▽
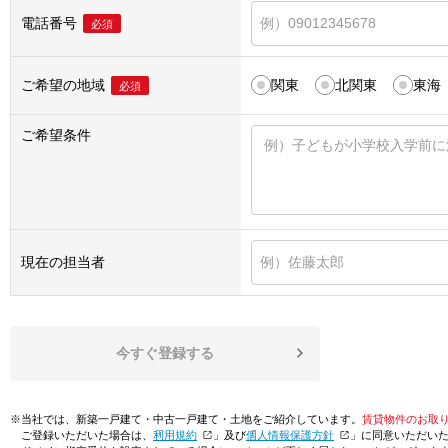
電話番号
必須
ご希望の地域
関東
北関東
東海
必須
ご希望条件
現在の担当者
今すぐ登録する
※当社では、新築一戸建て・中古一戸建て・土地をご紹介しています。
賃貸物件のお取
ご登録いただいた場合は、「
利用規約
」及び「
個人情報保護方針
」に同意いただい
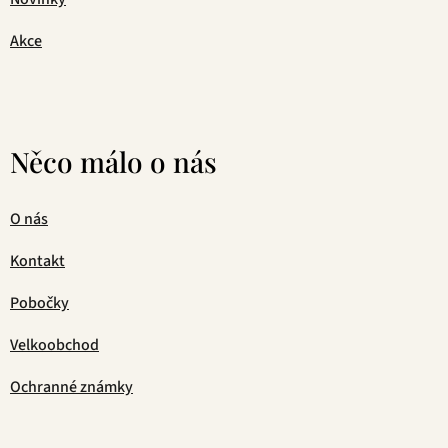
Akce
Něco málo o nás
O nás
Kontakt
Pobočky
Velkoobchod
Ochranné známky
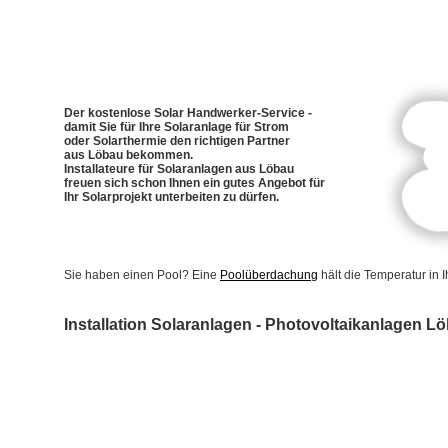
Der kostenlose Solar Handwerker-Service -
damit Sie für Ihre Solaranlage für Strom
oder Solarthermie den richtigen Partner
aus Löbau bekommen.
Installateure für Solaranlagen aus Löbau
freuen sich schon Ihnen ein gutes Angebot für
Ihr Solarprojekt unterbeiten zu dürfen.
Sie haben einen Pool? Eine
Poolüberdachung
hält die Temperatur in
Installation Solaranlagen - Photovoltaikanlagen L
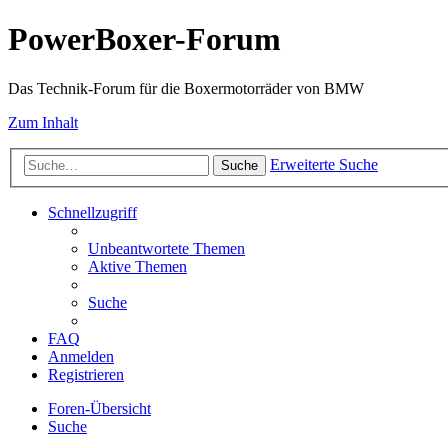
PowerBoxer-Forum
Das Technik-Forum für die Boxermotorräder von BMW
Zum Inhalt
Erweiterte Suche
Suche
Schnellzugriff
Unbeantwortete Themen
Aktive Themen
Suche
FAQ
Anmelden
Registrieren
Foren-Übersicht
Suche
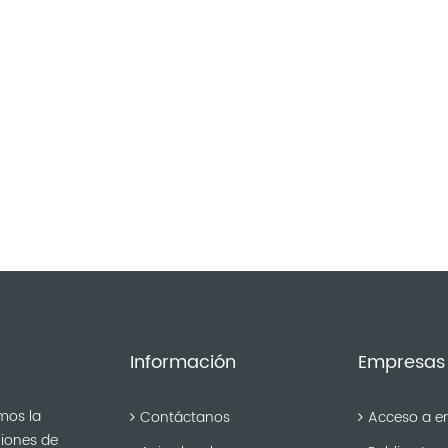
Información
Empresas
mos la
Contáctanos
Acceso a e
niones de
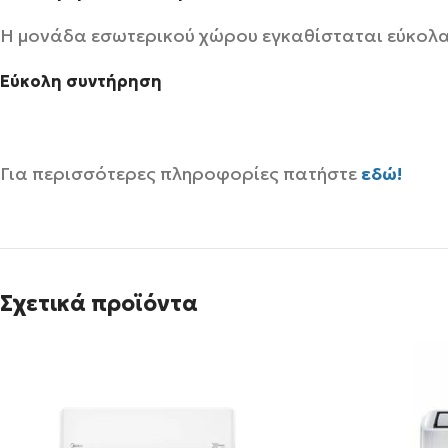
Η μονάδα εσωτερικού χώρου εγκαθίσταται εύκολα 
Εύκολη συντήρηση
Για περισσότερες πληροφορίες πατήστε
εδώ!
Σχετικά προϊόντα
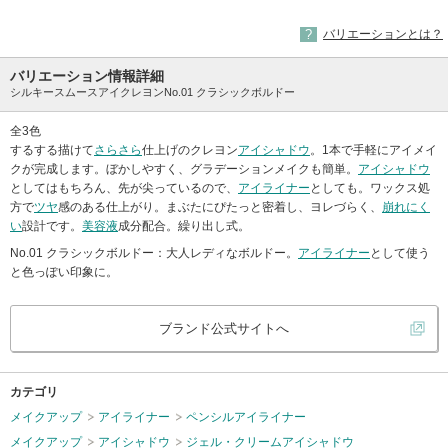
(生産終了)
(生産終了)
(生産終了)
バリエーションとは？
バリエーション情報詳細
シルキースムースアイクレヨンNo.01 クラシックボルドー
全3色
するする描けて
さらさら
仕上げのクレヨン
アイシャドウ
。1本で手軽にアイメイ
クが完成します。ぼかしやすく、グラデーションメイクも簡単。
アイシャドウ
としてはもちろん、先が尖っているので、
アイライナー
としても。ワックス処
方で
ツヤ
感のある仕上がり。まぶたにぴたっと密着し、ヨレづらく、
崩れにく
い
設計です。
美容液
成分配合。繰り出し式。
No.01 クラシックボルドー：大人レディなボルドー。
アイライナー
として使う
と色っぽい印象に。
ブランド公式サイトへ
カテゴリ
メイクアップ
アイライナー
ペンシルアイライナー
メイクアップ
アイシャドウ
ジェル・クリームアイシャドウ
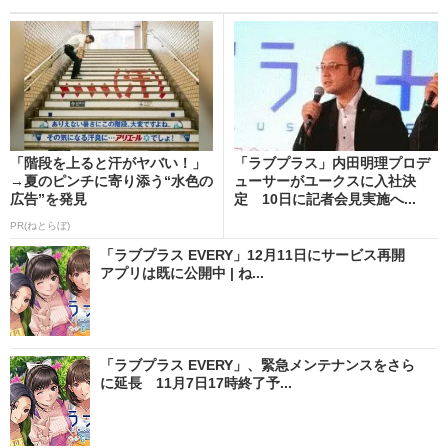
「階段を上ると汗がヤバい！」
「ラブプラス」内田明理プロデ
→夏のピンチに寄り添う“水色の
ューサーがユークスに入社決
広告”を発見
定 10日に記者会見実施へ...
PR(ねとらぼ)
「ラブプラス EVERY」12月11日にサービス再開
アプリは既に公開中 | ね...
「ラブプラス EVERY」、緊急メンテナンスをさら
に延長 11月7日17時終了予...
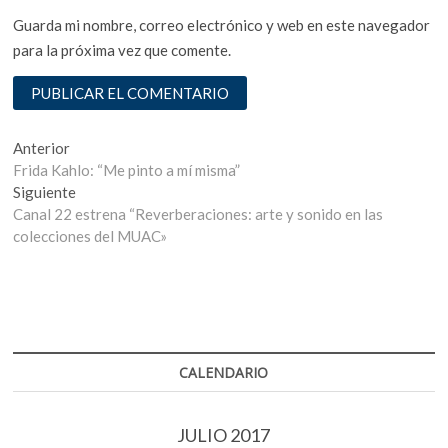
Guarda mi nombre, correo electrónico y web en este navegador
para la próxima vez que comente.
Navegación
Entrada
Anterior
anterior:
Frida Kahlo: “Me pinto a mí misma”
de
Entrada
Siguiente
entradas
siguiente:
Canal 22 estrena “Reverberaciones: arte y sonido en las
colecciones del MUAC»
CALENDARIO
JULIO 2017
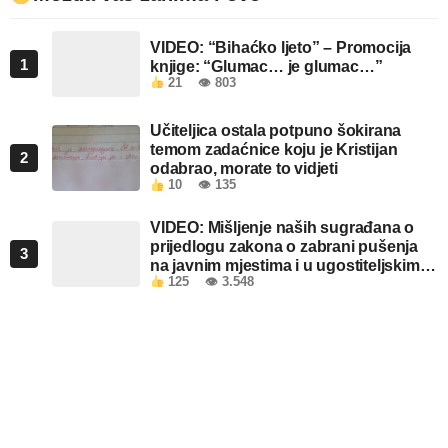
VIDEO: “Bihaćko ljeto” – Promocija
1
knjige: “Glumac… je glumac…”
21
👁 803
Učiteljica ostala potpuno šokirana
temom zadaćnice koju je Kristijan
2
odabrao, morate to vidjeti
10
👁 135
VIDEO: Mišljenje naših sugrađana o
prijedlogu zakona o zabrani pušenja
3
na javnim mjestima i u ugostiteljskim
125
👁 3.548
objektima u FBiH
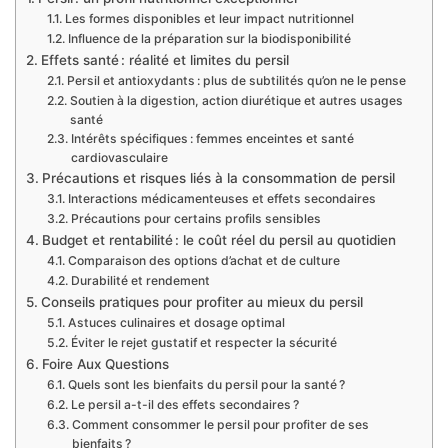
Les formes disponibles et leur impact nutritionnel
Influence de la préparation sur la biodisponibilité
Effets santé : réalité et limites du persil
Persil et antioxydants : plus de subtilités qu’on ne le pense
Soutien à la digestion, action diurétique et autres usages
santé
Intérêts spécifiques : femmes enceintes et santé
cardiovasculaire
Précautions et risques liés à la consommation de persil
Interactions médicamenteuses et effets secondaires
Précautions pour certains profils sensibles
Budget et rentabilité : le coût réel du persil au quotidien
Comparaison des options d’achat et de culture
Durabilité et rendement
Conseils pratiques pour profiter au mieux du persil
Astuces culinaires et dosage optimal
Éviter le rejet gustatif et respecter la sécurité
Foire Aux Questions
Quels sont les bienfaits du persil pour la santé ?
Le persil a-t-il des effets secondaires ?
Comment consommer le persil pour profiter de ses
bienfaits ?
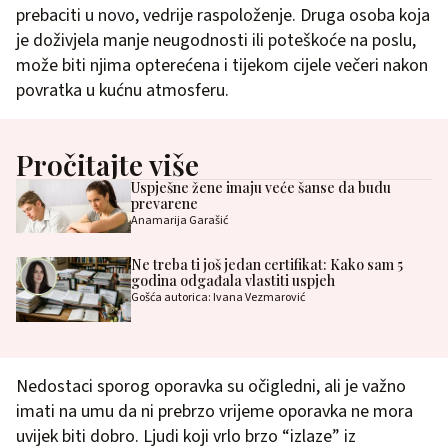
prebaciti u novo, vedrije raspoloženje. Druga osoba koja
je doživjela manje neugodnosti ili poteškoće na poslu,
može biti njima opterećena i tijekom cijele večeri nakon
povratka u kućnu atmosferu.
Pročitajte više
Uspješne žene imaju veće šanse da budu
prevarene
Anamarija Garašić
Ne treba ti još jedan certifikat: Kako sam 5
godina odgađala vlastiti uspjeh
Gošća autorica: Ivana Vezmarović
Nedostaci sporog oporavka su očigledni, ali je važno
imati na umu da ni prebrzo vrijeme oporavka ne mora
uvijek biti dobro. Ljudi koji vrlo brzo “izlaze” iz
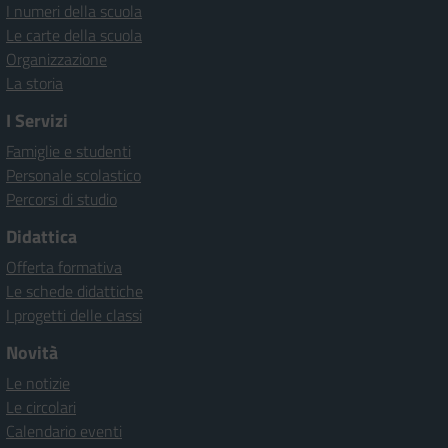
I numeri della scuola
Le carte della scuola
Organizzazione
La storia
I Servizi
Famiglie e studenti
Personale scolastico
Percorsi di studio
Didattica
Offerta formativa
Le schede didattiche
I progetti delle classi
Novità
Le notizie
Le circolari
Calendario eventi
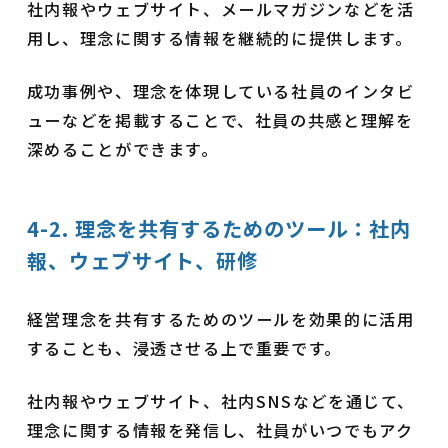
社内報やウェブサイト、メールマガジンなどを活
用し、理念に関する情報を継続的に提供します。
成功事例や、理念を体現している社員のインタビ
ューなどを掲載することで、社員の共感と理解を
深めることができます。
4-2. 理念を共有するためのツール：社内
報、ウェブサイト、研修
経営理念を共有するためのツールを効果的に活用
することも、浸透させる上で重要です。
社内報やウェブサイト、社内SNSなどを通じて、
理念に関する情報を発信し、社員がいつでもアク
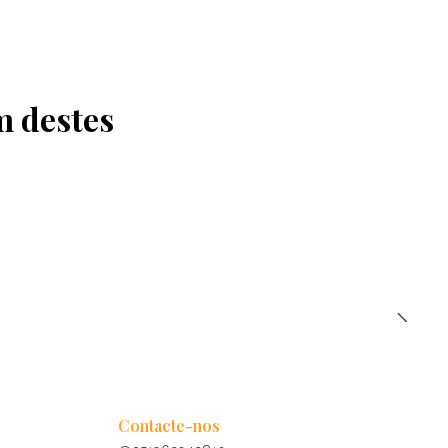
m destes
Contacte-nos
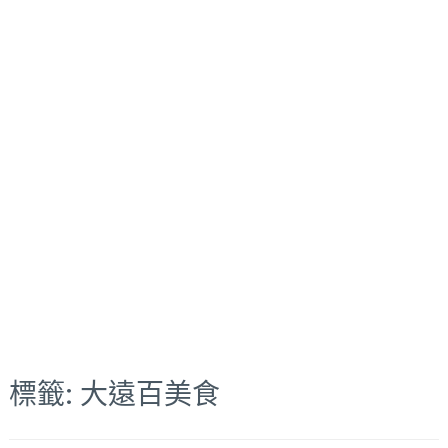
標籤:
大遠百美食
△
Quote the records in full and exactly; skip any image.

Reply -
電話番号
必須
ご希望の地域
関東
北関東
東海
必須
ご希望条件
現在の担当者
今すぐ登録する
※当社では、新築一戸建て・中古一戸建て・土地をご紹介しています。
賃貸物件のお取
ご登録いただいた場合は、「
利用規約
」及び「
個人情報保護方針
」に同意いただい
Akce
Něco málo o nás
O nás
Kontakt
Pobočky
Velkoobchod
Ochranné známky
Der kostenlose Solar Handwerker-Service -
damit Sie für Ihre Solaranlage für Strom
oder Solarthermie den richtigen Partner
aus Löbau bekommen.
Installateure für Solaranlagen aus Löbau
freuen sich schon Ihnen ein gutes Angebot für
Ihr Solarprojekt unterbeiten zu dürfen.
Sie haben einen Pool? Eine
Poolüberdachung
hält die Temperatur in
Installation Solaranlagen - Photovoltaikanlagen L
PowerBoxer-Forum
Das Technik-Forum für die Boxermotorräder von BMW
Zum Inhalt
Erweiterte Suche
Suche
Schnellzugriff
Unbeantwortete Themen
Aktive Themen
Suche
FAQ
Anmelden
Registrieren
Foren-Übersicht
Suche
Información
Empresas
mos la
Contáctanos
Acceso a e
niones de
Η μονάδα εσωτερικού χώρου εγκαθίσταται εύκολα 
Εύκολη συντήρηση
Για περισσότερες πληροφορίες πατήστε
εδώ!
Σχετικά προϊόντα
(生産終了)
(生産終了)
(生産終了)
バリエーションとは？
バリエーション情報詳細
シルキースムースアイクレヨンNo.01 クラシックボルドー
全3色
するする描けて
さらさら
仕上げのクレヨン
アイシャドウ
。1本で手軽にアイメイ
クが完成します。ぼかしやすく、グラデーションメイクも簡単。
アイシャドウ
としてはもちろん、先が尖っているので、
アイライナー
としても。ワックス処
方で
ツヤ
感のある仕上がり。まぶたにぴたっと密着し、ヨレづらく、
崩れにく
い
設計です。
美容液
成分配合。繰り出し式。
No.01 クラシックボルドー：大人レディなボルドー。
アイライナー
として使う
と色っぽい印象に。
ブランド公式サイトへ
カテゴリ
メイクアップ
アイライナー
ペンシルアイライナー
メイクアップ
アイシャドウ
ジェル・クリームアイシャドウ
「階段を上ると汗がヤバい！」
「ラブプラス」内田明理プロデ
→夏のピンチに寄り添う“水色の
ューサーがユークスに入社決
広告”を発見
定 10日に記者会見実施へ...
PR(ねとらぼ)
「ラブプラス EVERY」12月11日にサービス再開
アプリは既に公開中 | ね...
「ラブプラス EVERY」、緊急メンテナンスをさら
に延長 11月7日17時終了予...
Guarda mi nombre, correo electrónico y web en este navegador
para la próxima vez que comente.
Navegación
Entrada
Anterior
anterior:
Frida Kahlo: “Me pinto a mí misma”
de
Entrada
Siguiente
entradas
siguiente:
Canal 22 estrena “Reverberaciones: arte y sonido en las
colecciones del MUAC»
CALENDARIO
JULIO 2017
VIDEO: “Bihaćko ljeto” – Promocija
1
knjige: “Glumac… je glumac…”
21
👁 803
Učiteljica ostala potpuno šokirana
temom zadaćnice koju je Kristijan
2
odabrao, morate to vidjeti
10
👁 135
VIDEO: Mišljenje naših sugrađana o
prijedlogu zakona o zabrani pušenja
3
na javnim mjestima i u ugostiteljskim
125
👁 3.548
objektima u FBiH
Les formes disponibles et leur impact nutritionnel
Influence de la préparation sur la biodisponibilité
Effets santé : réalité et limites du persil
Persil et antioxydants : plus de subtilités qu’on ne le pense
Soutien à la digestion, action diurétique et autres usages
santé
Intérêts spécifiques : femmes enceintes et santé
cardiovasculaire
Précautions et risques liés à la consommation de persil
Interactions médicamenteuses et effets secondaires
Précautions pour certains profils sensibles
Budget et rentabilité : le coût réel du persil au quotidien
Comparaison des options d’achat et de culture
Durabilité et rendement
Conseils pratiques pour profiter au mieux du persil
Astuces culinaires et dosage optimal
Éviter le rejet gustatif et respecter la sécurité
Foire Aux Questions
Quels sont les bienfaits du persil pour la santé ?
Le persil a-t-il des effets secondaires ?
Comment consommer le persil pour profiter de ses
bienfaits ?
prebaciti u novo, vedrije raspoloženje. Druga osoba koja
je doživjela manje neugodnosti ili poteškoće na poslu,
može biti njima opterećena i tijekom cijele večeri nakon
povratka u kućnu atmosferu.
Pročitajte više
Uspješne žene imaju veće šanse da budu
prevarene
Anamarija Garašić
Ne treba ti još jedan certifikat: Kako sam 5
godina odgađala vlastiti uspjeh
Gošća autorica: Ivana Vezmarović
Nedostaci sporog oporavka su očigledni, ali je važno
imati na umu da ni prebrzo vrijeme oporavka ne mora
uvijek biti dobro. Ljudi koji vrlo brzo “izlaze” iz
I numeri della scuola
Le carte della scuola
Organizzazione
La storia
I Servizi
Famiglie e studenti
Personale scolastico
Percorsi di studio
Didattica
Offerta formativa
Le schede didattiche
I progetti delle classi
Novità
Le notizie
Le circolari
Calendario eventi
社内報やウェブサイト、メールマガジンなどを活
用し、理念に関する情報を継続的に提供します。
成功事例や、理念を体現している社員のインタビ
ューなどを掲載することで、社員の共感と理解を
深めることができます。
4-2. 理念を共有するためのツール：社内
報、ウェブサイト、研修
経営理念を共有するためのツールを効果的に活用
することも、浸透させる上で重要です。
社内報やウェブサイト、社内SNSなどを通じて、
理念に関する情報を発信し、社員がいつでもアク
m destes
Contacte-nos
標籤:
大遠百美食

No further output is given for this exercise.